Viele Menschen machen eine Psychotherapie, weil sie in ihren verschiedenen Beziehungen, zur Familie, zum Partner, zu den Kindern oder im Beruf, Probleme haben. Früher oder später kommt bei vielen von ihnen das Verhältnis zu den Eltern zur Sprache.
Wenn ein Geschehen ein enormes Ausmaß an Stress auslöst, welches die individuellen Möglichkeiten der Verarbeitung und Integration übersteigt, nennt man die Folgen Trauma. Ein Trauma ist eine schwere psychische Verletzung. Dabei werden Erinnerungen unzusammenhängend abgespeichert und können getriggert werden. Geschädigte Menschen erleben eine ursprüngliche Überforderung oftmals erneut, in anderen Kontexten, was als Retraumatisierung bezeichnet wird. In Deutschland liegen die Häufigkeiten von schweren Trauma-Ereignissen zwischen etwa einem und elf Prozent der Bevölkerung.

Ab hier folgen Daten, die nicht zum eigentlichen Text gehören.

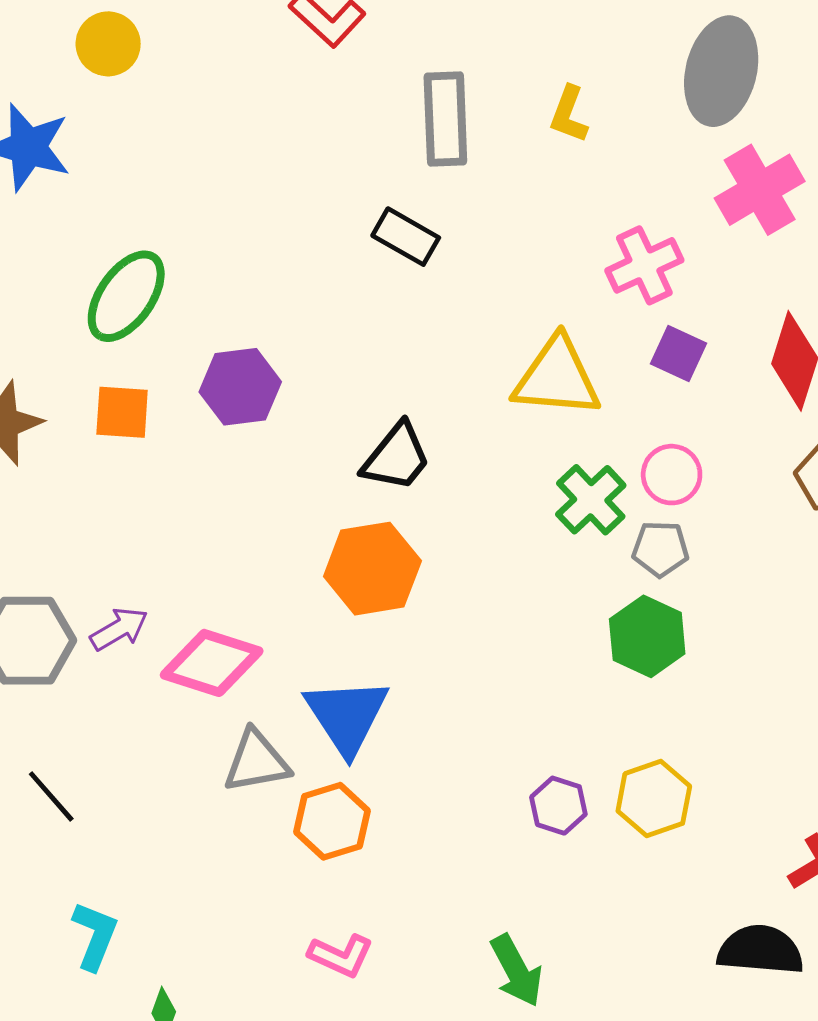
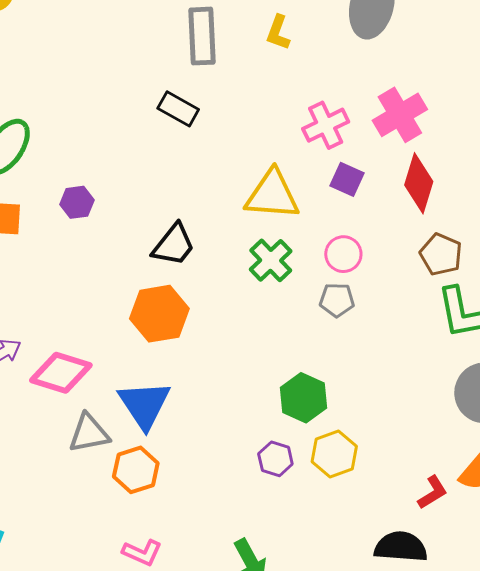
pink cross: (760, 190) -> (400, 115), moved
purple hexagon: (240, 387) -> (77, 202), size x0.7
green cross: (591, 500) -> (271, 260), moved
green hexagon: (647, 636) -> (303, 398), moved

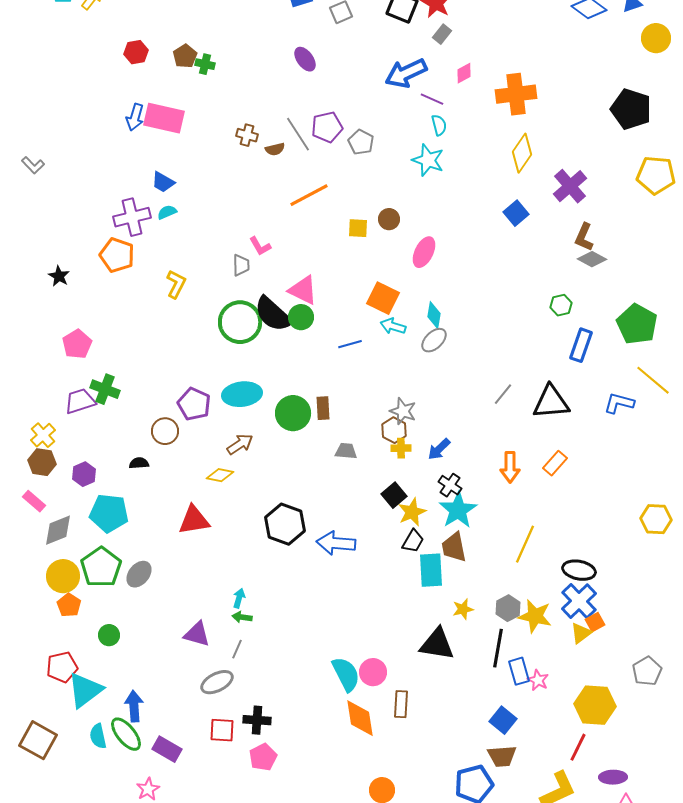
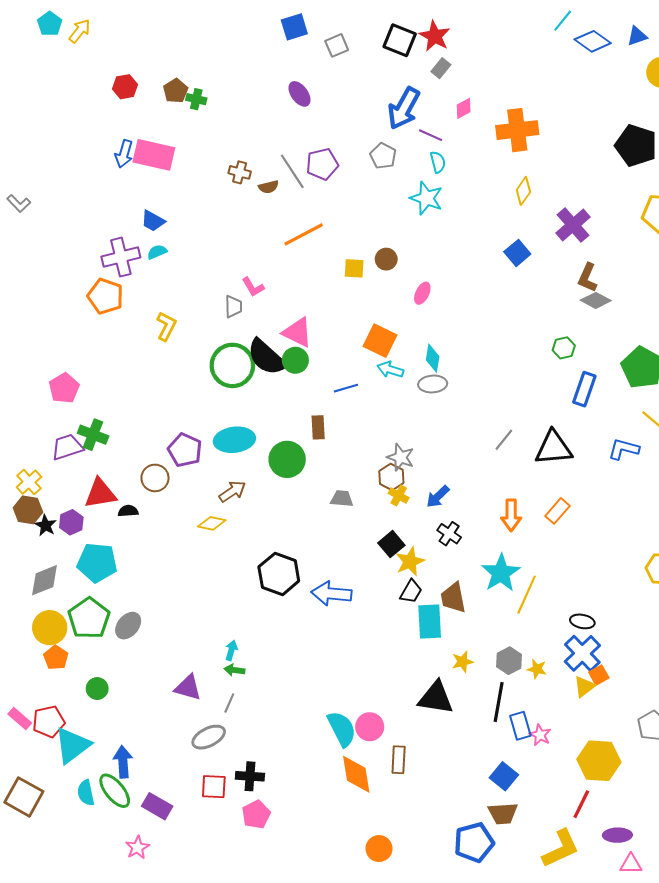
blue arrow: (406, 73) -> (404, 108), turned -36
gray pentagon: (361, 142) -> (383, 156), moved
yellow diamond: (522, 153) -> (523, 191), size x0.7
pink ellipse: (424, 252) -> (422, 293), size x0.7
black star: (59, 276) -> (46, 525), moved
gray ellipse: (434, 340) -> (433, 384), turned 40
brown rectangle: (323, 408) -> (318, 427), moved
yellow cross: (401, 448) -> (399, 495), turned 30
pink rectangle: (34, 501) -> (20, 718), moved
cyan star: (458, 510) -> (501, 573), moved
red triangle: (194, 520) -> (100, 493), moved
black ellipse: (579, 570) -> (582, 621), size x0.7
yellow star: (535, 616) -> (537, 669), size x0.6

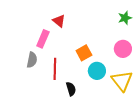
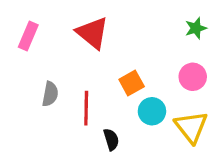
red triangle: (59, 21) -> (92, 33), size x1.6
pink rectangle: (43, 39) -> (28, 36), moved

Das aktuelle Verhältnis, das Verhältnis früher, was haben sie als schwierig erlebt, woran sind sie gewachsen, was war gut. Das kann eine anstrengende Phase sein, vor allem, wenn Manches oder Vieles gar nicht gut war. Eltern sind meistens weder "nur super", noch "nur furchtbar." Für manche KlientInnen ist es sehr wichtig, auch die guten Seiten stehen zu lassen, während sie sich um die schwierigen Kapitel ihres Beziehung kümmern. Andere können in manchen Phasen der Therapie gar keine guten Seiten an ihren Eltern sehen und brechen vielleicht sogar den Kontakt ab. Wenn es allzu schlimm war, haben ihn manche ohnehin schon vor der Therapie minimiert oder abgebrochen.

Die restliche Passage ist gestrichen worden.